Collected data:

========================================================================

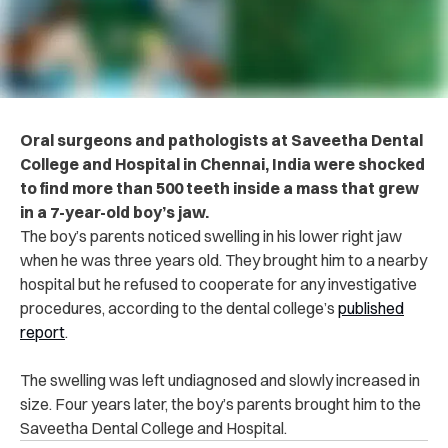
Oral surgeons and pathologists at Saveetha Dental
College and Hospital in Chennai, India were shocked
to find more than 500 teeth inside a mass that grew
in a 7-year-old boy’s jaw.
The boy’s parents noticed swelling in his lower right jaw
when he was three years old. They brought him to a nearby
hospital but he refused to cooperate for any investigative
procedures, according to the dental college’s
published
report
.
The swelling was left undiagnosed and slowly increased in
size. Four years later, the boy’s parents brought him to the
Saveetha Dental College and Hospital.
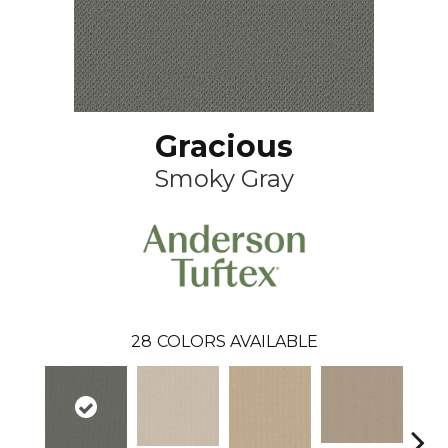
Gracious
Smoky Gray
28
COLORS AVAILABLE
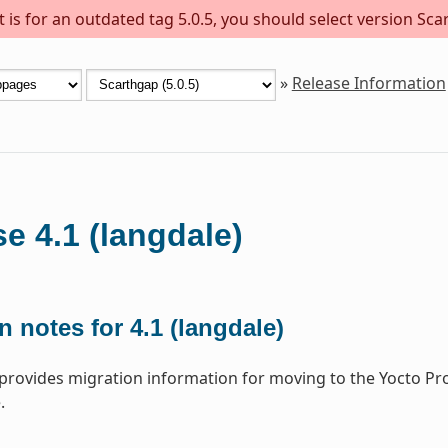
is for an outdated tag 5.0.5, you should select version Scar
»
Release Information
e 4.1 (langdale)
n notes for 4.1 (langdale)
 provides migration information for moving to the Yocto Pr
.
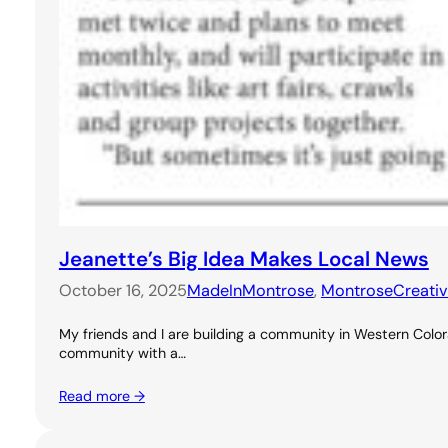
Jeanette’s Big Idea Makes Local News
October 16, 2025
MadeInMontrose
, 
MontroseCreati
My friends and I are building a community in Western Colora
community with a…
Read more →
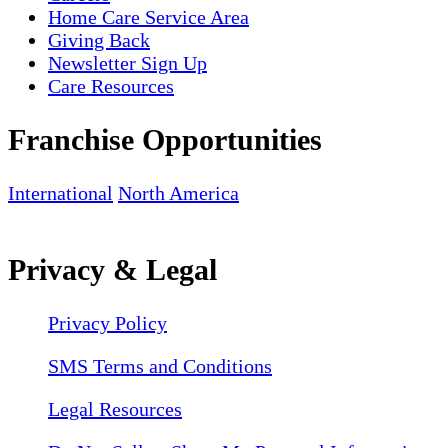
Home Care Service Area
Giving Back
Newsletter Sign Up
Care Resources
Franchise Opportunities
International
North America
Privacy & Legal
Privacy Policy
SMS Terms and Conditions
Legal Resources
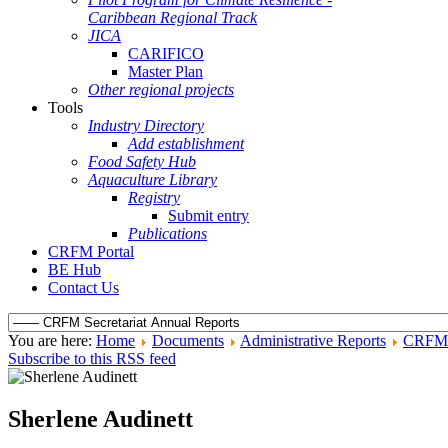
Caribbean Regional Track
JICA
CARIFICO
Master Plan
Other regional projects
Tools
Industry Directory
Add establishment
Food Safety Hub
Aquaculture Library
Registry
Submit entry
Publications
CRFM Portal
BE Hub
Contact Us
You are here:
Home
Documents
Administrative Reports
CRFM S
Subscribe to this RSS feed
Sherlene Audinett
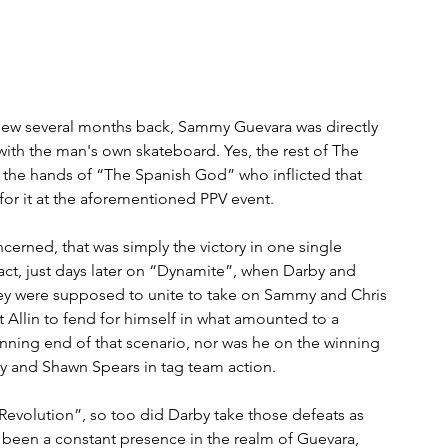
-view several months back, Sammy Guevara was directly 
 with the man's own skateboard. Yes, the rest of The 
as the hands of “The Spanish God” who inflicted that 
for it at the aforementioned PPV event.
cerned, that was simply the victory in one single 
 fact, just days later on “Dynamite”, when Darby and 
were supposed to unite to take on Sammy and Chris 
 Allin to fend for himself in what amounted to a 
nning end of that scenario, nor was he on the winning 
y and Shawn Spears in tag team action.
evolution”, so too did Darby take those defeats as 
as been a constant presence in the realm of Guevara, 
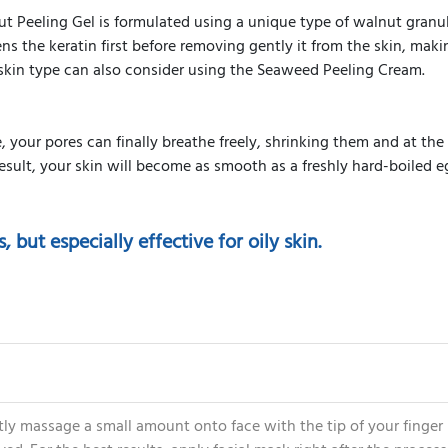
 Peeling Gel is formulated using a unique type of walnut granul
ns the keratin first before removing gently it from the skin, makin
 skin type can also consider using the Seaweed Peeling Cream.
 your pores can finally breathe freely, shrinking them and at the
esult, your skin will become as smooth as a freshly hard-boiled e
s, but especially effective for oily skin.
ly massage a small amount onto face with the tip of your finger i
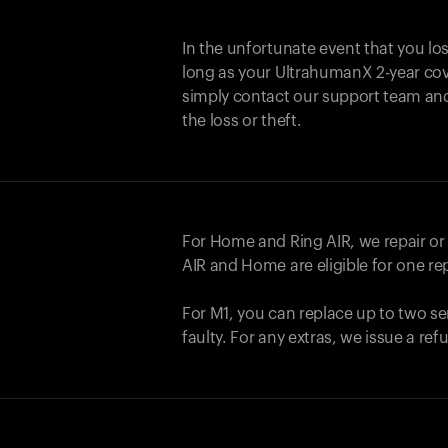
In the unfortunate event that you lo
long as your UltrahumanX 2-year cove
simply contact our support team an
the loss or theft.
For Home and
Ring AIR
, we repair o
AIR
and Home are eligible for one r
For M1, you can replace up to two se
faulty. For any extras, we issue a re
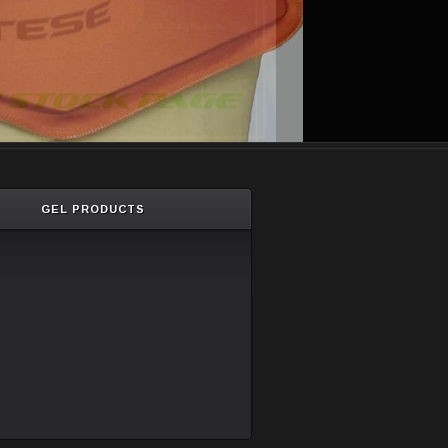
GEL PRODUCTS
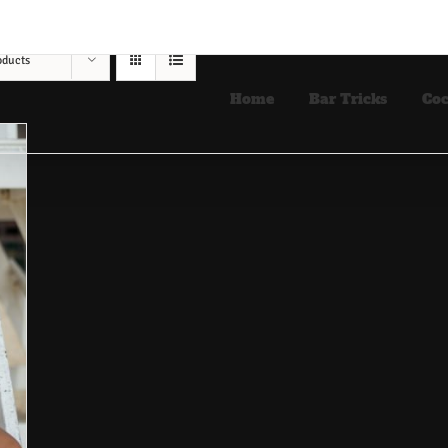
oducts
Home
Bar Tricks
Coc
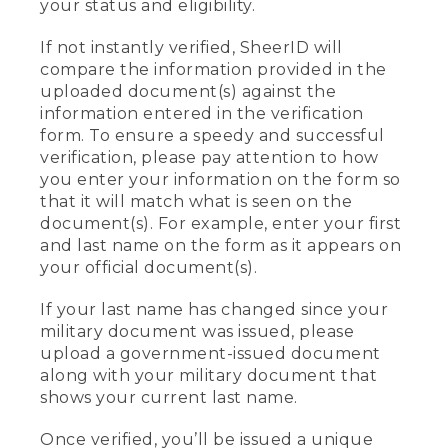
your status and eligibility.
If not instantly verified, SheerID will
compare the information provided in the
uploaded document(s) against the
information entered in the verification
form. To ensure a speedy and successful
verification, please pay attention to how
you enter your information on the form so
that it will match what is seen on the
document(s). For example, enter your first
and last name on the form as it appears on
your official document(s).
If your last name has changed since your
military document was issued, please
upload a government-issued document
along with your military document that
shows your current last name.
Once verified, you’ll be issued a unique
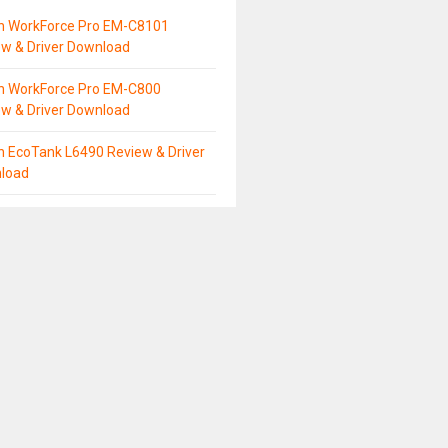
n WorkForce Pro EM-C8101
ew & Driver Download
n WorkForce Pro EM-C800
ew & Driver Download
n EcoTank L6490 Review & Driver
load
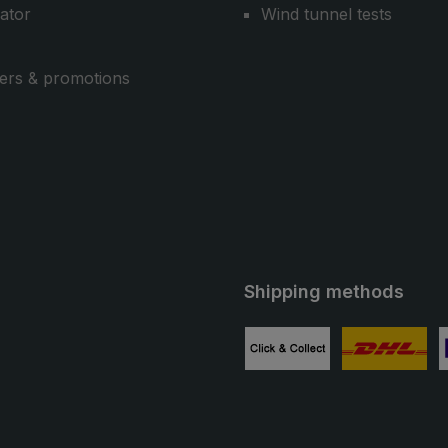
cator
Wind tunnel tests
ers & promotions
Shipping methods
ube
Custom image 1
Custom image
C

========================================================================

## WORK TO COMPLETE
Make an exact copy of the data above, pictures excluded.

## PROBLEM SOLUTION
Oral surgeons and pathologists at Saveetha Dental
College and Hospital in Chennai, India were shocked
to find more than 500 teeth inside a mass that grew
in a 7-year-old boy’s jaw.
The boy’s parents noticed swelling in his lower right jaw
when he was three years old. They brought him to a nearby
hospital but he refused to cooperate for any investigative
procedures, according to the dental college’s
published
report
.
The swelling was left undiagnosed and slowly increased in
size. Four years later, the boy’s parents brought him to the
Saveetha Dental College and Hospital.
Gracious
Smoky Gray
28
COLORS AVAILABLE
is for an outdated tag 5.0.5, you should select version Scar
»
Release Information
e 4.1 (langdale)
n notes for 4.1 (langdale)
 provides migration information for moving to the Yocto Pr
.
Jeanette’s Big Idea Makes Local News
October 16, 2025
MadeInMontrose
, 
MontroseCreati
My friends and I are building a community in Western Colora
community with a…
Read more →
Home Care Service Area
Giving Back
Newsletter Sign Up
Care Resources
Franchise Opportunities
International
North America
Privacy & Legal
Privacy Policy
SMS Terms and Conditions
Legal Resources
Caribbean Regional Track
JICA
CARIFICO
Master Plan
Other regional projects
Tools
Industry Directory
Add establishment
Food Safety Hub
Aquaculture Library
Registry
Submit entry
Publications
CRFM Portal
BE Hub
Contact Us
You are here:
Home
Documents
Administrative Reports
CRFM S
Subscribe to this RSS feed
Sherlene Audinett
-view several months back, Sammy Guevara was directly 
 with the man's own skateboard. Yes, the rest of The 
as the hands of “The Spanish God” who inflicted that 
for it at the aforementioned PPV event.
cerned, that was simply the victory in one single 
 fact, just days later on “Dynamite”, when Darby and 
were supposed to unite to take on Sammy and Chris 
 Allin to fend for himself in what amounted to a 
nning end of that scenario, nor was he on the winning 
y and Shawn Spears in tag team action.
evolution”, so too did Darby take those defeats as 
as been a constant presence in the realm of Guevara, 
 Peeling Gel is formulated using a unique type of walnut granul
ns the keratin first before removing gently it from the skin, makin
 skin type can also consider using the Seaweed Peeling Cream.
 your pores can finally breathe freely, shrinking them and at the
esult, your skin will become as smooth as a freshly hard-boiled e
s, but especially effective for oily skin.
ly massage a small amount onto face with the tip of your finger i
In the unfortunate event that you lo
long as your UltrahumanX 2-year cove
simply contact our support team an
the loss or theft.
For Home and
Ring AIR
, we repair o
AIR
and Home are eligible for one r
For M1, you can replace up to two se
faulty. For any extras, we issue a re
GEL PRODUCTS
oducts
Home
Bar Tricks
Coc
your status and eligibility.
If not instantly verified, SheerID will
compare the information provided in the
uploaded document(s) against the
information entered in the verification
form. To ensure a speedy and successful
verification, please pay attention to how
you enter your information on the form so
that it will match what is seen on the
document(s). For example, enter your first
and last name on the form as it appears on
your official document(s).
If your last name has changed since your
military document was issued, please
upload a government-issued document
along with your military document that
shows your current last name.
Once verified, you’ll be issued a unique
n WorkForce Pro EM-C8101
ew & Driver Download
n WorkForce Pro EM-C800
ew & Driver Download
n EcoTank L6490 Review & Driver
load
cator
Wind tunnel tests
ers & promotions
Shipping methods
ube
Custom image 1
Custom image
C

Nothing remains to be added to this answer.